Task item:
No record may be left out; print them all verbatim.

━━━━━━━━━━━━━━━━

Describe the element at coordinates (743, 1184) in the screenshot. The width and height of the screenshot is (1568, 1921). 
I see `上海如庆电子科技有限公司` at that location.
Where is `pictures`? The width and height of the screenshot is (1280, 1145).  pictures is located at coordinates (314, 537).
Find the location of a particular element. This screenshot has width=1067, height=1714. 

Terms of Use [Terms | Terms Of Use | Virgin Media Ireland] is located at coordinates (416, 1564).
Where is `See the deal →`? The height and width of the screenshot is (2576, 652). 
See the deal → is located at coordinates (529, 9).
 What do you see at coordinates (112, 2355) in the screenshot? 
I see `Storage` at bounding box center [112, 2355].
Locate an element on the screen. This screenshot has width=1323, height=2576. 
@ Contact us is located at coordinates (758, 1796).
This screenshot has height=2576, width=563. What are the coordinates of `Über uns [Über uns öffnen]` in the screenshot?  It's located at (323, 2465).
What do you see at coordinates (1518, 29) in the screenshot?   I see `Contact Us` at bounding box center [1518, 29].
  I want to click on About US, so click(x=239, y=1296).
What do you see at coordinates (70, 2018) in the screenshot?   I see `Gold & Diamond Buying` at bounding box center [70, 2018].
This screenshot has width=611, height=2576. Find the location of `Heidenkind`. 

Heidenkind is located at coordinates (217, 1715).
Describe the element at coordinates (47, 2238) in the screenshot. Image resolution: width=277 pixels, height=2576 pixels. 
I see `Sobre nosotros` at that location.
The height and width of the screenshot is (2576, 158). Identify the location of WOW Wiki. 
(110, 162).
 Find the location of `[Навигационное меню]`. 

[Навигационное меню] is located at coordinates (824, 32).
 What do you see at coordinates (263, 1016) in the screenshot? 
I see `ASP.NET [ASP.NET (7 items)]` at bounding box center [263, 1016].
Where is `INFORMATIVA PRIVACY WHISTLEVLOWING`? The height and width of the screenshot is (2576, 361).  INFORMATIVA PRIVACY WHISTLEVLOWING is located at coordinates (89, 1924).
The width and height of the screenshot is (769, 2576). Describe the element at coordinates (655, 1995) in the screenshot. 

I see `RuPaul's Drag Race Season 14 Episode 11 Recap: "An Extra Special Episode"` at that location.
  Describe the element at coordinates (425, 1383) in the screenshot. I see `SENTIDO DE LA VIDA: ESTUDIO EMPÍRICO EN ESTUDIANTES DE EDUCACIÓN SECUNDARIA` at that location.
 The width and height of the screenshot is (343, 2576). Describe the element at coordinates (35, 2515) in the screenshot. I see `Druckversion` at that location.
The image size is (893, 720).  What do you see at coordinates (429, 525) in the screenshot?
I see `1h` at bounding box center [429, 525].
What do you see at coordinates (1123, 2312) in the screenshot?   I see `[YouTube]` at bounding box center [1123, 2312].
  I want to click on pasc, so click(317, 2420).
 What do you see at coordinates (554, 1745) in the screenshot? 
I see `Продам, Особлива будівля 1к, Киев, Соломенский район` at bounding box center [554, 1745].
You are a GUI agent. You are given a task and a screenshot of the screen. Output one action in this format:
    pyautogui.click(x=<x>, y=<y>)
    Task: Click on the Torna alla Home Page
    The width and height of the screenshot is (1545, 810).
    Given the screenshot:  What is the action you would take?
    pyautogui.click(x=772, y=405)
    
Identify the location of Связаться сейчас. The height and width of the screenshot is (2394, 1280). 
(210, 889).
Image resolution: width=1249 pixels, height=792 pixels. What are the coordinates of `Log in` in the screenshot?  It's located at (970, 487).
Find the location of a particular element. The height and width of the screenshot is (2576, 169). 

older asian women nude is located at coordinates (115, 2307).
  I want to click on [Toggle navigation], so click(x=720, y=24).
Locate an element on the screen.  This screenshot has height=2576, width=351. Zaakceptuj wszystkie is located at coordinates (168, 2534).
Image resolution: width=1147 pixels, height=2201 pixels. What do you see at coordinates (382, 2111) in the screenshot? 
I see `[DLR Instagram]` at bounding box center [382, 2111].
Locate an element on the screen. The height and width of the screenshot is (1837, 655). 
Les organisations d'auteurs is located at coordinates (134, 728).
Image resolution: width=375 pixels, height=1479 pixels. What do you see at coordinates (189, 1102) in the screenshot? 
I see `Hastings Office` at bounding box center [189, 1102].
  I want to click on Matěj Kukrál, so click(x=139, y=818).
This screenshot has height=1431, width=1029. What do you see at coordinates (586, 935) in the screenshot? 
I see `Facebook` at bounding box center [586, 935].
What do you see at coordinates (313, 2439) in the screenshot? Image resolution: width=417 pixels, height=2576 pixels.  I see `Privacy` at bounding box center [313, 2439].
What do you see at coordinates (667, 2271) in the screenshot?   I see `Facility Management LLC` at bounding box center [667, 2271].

━━━━━━━━━━━━━━━━

Result of the task:
Describe the element at coordinates (743, 1184) in the screenshot. The width and height of the screenshot is (1568, 1921). 
I see `上海如庆电子科技有限公司` at that location.
Where is `pictures`? The width and height of the screenshot is (1280, 1145).  pictures is located at coordinates (314, 537).
Find the location of a particular element. This screenshot has width=1067, height=1714. 

Terms of Use [Terms | Terms Of Use | Virgin Media Ireland] is located at coordinates (416, 1564).
Where is `See the deal →`? The height and width of the screenshot is (2576, 652). 
See the deal → is located at coordinates (529, 9).
 What do you see at coordinates (112, 2355) in the screenshot? 
I see `Storage` at bounding box center [112, 2355].
Locate an element on the screen. This screenshot has width=1323, height=2576. 
@ Contact us is located at coordinates (758, 1796).
This screenshot has height=2576, width=563. What are the coordinates of `Über uns [Über uns öffnen]` in the screenshot?  It's located at (323, 2465).
What do you see at coordinates (1518, 29) in the screenshot?   I see `Contact Us` at bounding box center [1518, 29].
  I want to click on About US, so click(x=239, y=1296).
What do you see at coordinates (70, 2018) in the screenshot?   I see `Gold & Diamond Buying` at bounding box center [70, 2018].
This screenshot has width=611, height=2576. Find the location of `Heidenkind`. 

Heidenkind is located at coordinates (217, 1715).
Describe the element at coordinates (47, 2238) in the screenshot. Image resolution: width=277 pixels, height=2576 pixels. 
I see `Sobre nosotros` at that location.
The height and width of the screenshot is (2576, 158). Identify the location of WOW Wiki. 
(110, 162).
 Find the location of `[Навигационное меню]`. 

[Навигационное меню] is located at coordinates (824, 32).
 What do you see at coordinates (263, 1016) in the screenshot? 
I see `ASP.NET [ASP.NET (7 items)]` at bounding box center [263, 1016].
Where is `INFORMATIVA PRIVACY WHISTLEVLOWING`? The height and width of the screenshot is (2576, 361).  INFORMATIVA PRIVACY WHISTLEVLOWING is located at coordinates (89, 1924).
The width and height of the screenshot is (769, 2576). Describe the element at coordinates (655, 1995) in the screenshot. 

I see `RuPaul's Drag Race Season 14 Episode 11 Recap: "An Extra Special Episode"` at that location.
  Describe the element at coordinates (425, 1383) in the screenshot. I see `SENTIDO DE LA VIDA: ESTUDIO EMPÍRICO EN ESTUDIANTES DE EDUCACIÓN SECUNDARIA` at that location.
 The width and height of the screenshot is (343, 2576). Describe the element at coordinates (35, 2515) in the screenshot. I see `Druckversion` at that location.
The image size is (893, 720).  What do you see at coordinates (429, 525) in the screenshot?
I see `1h` at bounding box center [429, 525].
What do you see at coordinates (1123, 2312) in the screenshot?   I see `[YouTube]` at bounding box center [1123, 2312].
  I want to click on pasc, so click(317, 2420).
 What do you see at coordinates (554, 1745) in the screenshot? 
I see `Продам, Особлива будівля 1к, Киев, Соломенский район` at bounding box center [554, 1745].
You are a GUI agent. You are given a task and a screenshot of the screen. Output one action in this format:
    pyautogui.click(x=<x>, y=<y>)
    Task: Click on the Torna alla Home Page
    The width and height of the screenshot is (1545, 810).
    Given the screenshot:  What is the action you would take?
    pyautogui.click(x=772, y=405)
    
Identify the location of Связаться сейчас. The height and width of the screenshot is (2394, 1280). 
(210, 889).
Image resolution: width=1249 pixels, height=792 pixels. What are the coordinates of `Log in` in the screenshot?  It's located at (970, 487).
Find the location of a particular element. The height and width of the screenshot is (2576, 169). 

older asian women nude is located at coordinates (115, 2307).
  I want to click on [Toggle navigation], so click(x=720, y=24).
Locate an element on the screen.  This screenshot has height=2576, width=351. Zaakceptuj wszystkie is located at coordinates (168, 2534).
Image resolution: width=1147 pixels, height=2201 pixels. What do you see at coordinates (382, 2111) in the screenshot? 
I see `[DLR Instagram]` at bounding box center [382, 2111].
Locate an element on the screen. The height and width of the screenshot is (1837, 655). 
Les organisations d'auteurs is located at coordinates (134, 728).
Image resolution: width=375 pixels, height=1479 pixels. What do you see at coordinates (189, 1102) in the screenshot? 
I see `Hastings Office` at bounding box center [189, 1102].
  I want to click on Matěj Kukrál, so click(x=139, y=818).
This screenshot has height=1431, width=1029. What do you see at coordinates (586, 935) in the screenshot? 
I see `Facebook` at bounding box center [586, 935].
What do you see at coordinates (313, 2439) in the screenshot? Image resolution: width=417 pixels, height=2576 pixels.  I see `Privacy` at bounding box center [313, 2439].
What do you see at coordinates (667, 2271) in the screenshot?   I see `Facility Management LLC` at bounding box center [667, 2271].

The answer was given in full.